问题
Afternoon everyone,
I'm a student studying Computer Science and I'm trying to recreate the environment my friend is using to host their PHP based web app. They're on a Mac using heroku local (Procfile calling heroku-php-apache2) to set up their environment. I'm on a Windows 10 PC, and from what research I'm done, heroku local is not supported in any way. So I enabled WSL installed Ubuntu 18.04 and Apache2 and, as far as I can tell, downloaded and installed all of the other components necessary to make it run (composer, modrewrite, modenv, etc). phpinfo(), heroku's sample project, and any simple php pages I make display properly. My friend's app on the other hand is still giving me trouble.
They're using a .env to declare project specific environment variables that are further defined in a config.php. The app is deployed and works in Heroku and on their machine, but when I try to load the app locally on my machine I get an exception thrown saying the environment variables aren't being loaded. If I add "local: php -S localhost:80" to the Procfile and run heroku local on Ubuntu, it sees the .env file and says its loaded, only to kick back the same errors my apache2 instance is throwing.
What could be causing this? I've edited php.ini to include an "E", enabled modrewrite and modenv, made sure my .env file was encoded in UTF-8 - I've searched far and wide for a reason this might be happening but I keep coming to a dead end. Is there something about the "heroku local" command and instance that I'm missing? I'm still new to php, web servers, and programming in general, so any relevant information regarding why my .env file isn't working or any possible ways I can get heroku local to work on Ubuntu using WSL would be massively appreciated.
回答1:
I'm using WSL and am similarly having problems with my .env
not working properly.
Although I'm still looking for a more elegant fix, the hack I'm relying on now is:
- Copy the contents of your .env to a temporary text file.

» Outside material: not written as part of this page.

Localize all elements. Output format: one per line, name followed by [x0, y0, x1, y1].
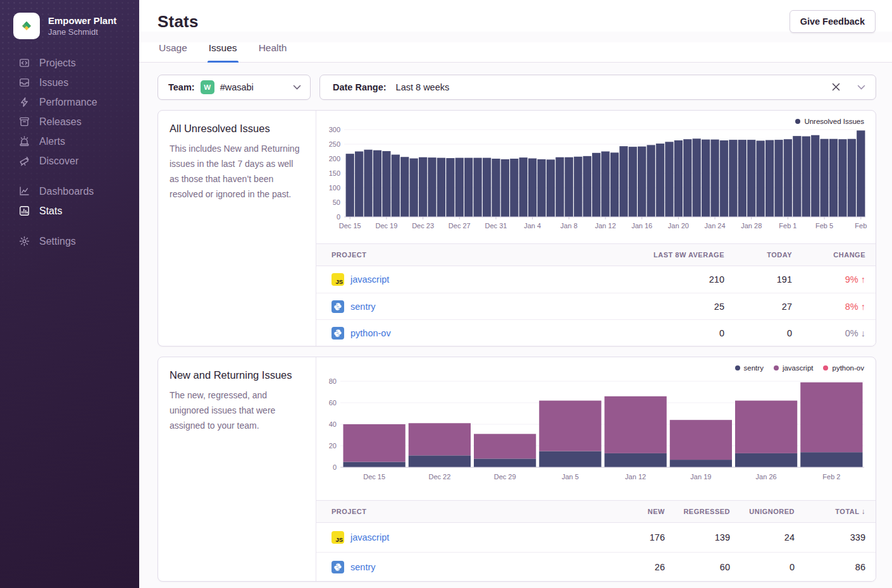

- In that text file, do a regex find-and-replace searching for "\n" and replacing with "\nexport " (with a trailing space).
- Move the final line's "export " to the first line.
- Copy the contents of this temporary text file.
- Paste into your terminal to run these commands.
- Now you should be able to run your app.
回答2:
Straightforward Method
You can do this very simply by adding the environment variable to your .bashrc
file, assuming that your Windows Environment variables are set correctly and WSL is installed, I'm going to use Java as an example, but any environment variable will work.
Use text editor in WSL or type code .bashrc
from WSL home to initialize the WSL VSCode editor. Add the environment variable to the file:
# Shared environment variables
export JAVA_HOME=/mnt/d/Java/jdk11.0.4_10
Just ensure that you change the directory to point to your directory. In my case, it's in D:\Java\jdk11.0.4_10
which in WSL is /mnt/d/Java/jdk11.0.4_10
Also, since you're using Windows binaries, you must specify the file type when running from a WSL bash shell:
Example
Windows:
javac MyClass.java
java MyClass
WSL:
javac.exe MyClass.java
java.exe MyClass
Note that the .exe
file extension is being used, since we're calling the Windows binary. If it was a native Linux distribution of the JDK you could simply use java
command.
This holds true for any Windows binary that is being run through WSL.